Bounding box prediction data —

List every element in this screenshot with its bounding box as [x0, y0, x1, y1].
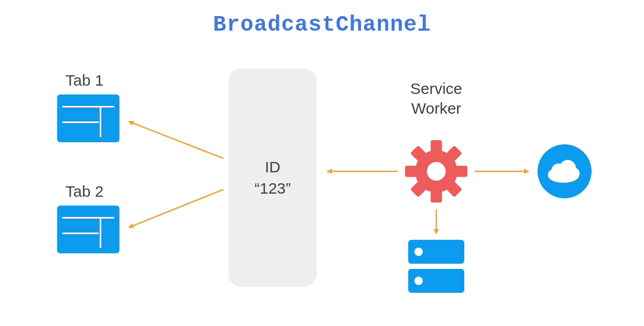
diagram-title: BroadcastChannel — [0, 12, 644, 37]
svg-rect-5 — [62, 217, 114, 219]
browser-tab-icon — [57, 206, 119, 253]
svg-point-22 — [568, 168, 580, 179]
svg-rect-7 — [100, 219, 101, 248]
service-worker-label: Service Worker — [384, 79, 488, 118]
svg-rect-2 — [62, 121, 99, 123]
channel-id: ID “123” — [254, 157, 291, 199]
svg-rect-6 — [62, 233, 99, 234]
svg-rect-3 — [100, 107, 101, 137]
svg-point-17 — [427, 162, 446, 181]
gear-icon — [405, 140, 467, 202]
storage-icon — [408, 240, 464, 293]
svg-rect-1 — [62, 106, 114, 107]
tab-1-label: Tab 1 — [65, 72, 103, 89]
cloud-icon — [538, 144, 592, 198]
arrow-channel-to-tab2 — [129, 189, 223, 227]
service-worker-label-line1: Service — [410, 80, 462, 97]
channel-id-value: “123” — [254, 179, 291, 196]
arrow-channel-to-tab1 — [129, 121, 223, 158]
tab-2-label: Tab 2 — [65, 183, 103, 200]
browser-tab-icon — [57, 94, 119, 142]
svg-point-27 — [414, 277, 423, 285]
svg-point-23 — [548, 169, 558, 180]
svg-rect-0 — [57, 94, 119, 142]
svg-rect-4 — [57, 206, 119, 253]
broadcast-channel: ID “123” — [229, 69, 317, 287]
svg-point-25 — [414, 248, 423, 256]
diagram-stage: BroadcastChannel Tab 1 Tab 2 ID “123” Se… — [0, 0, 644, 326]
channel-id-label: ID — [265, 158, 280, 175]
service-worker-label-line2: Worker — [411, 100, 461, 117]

ACTION ITEM — Within the entries above, how many lines hold the string "icon"? State the number with no other words.

EXERCISE RESPONSE — 5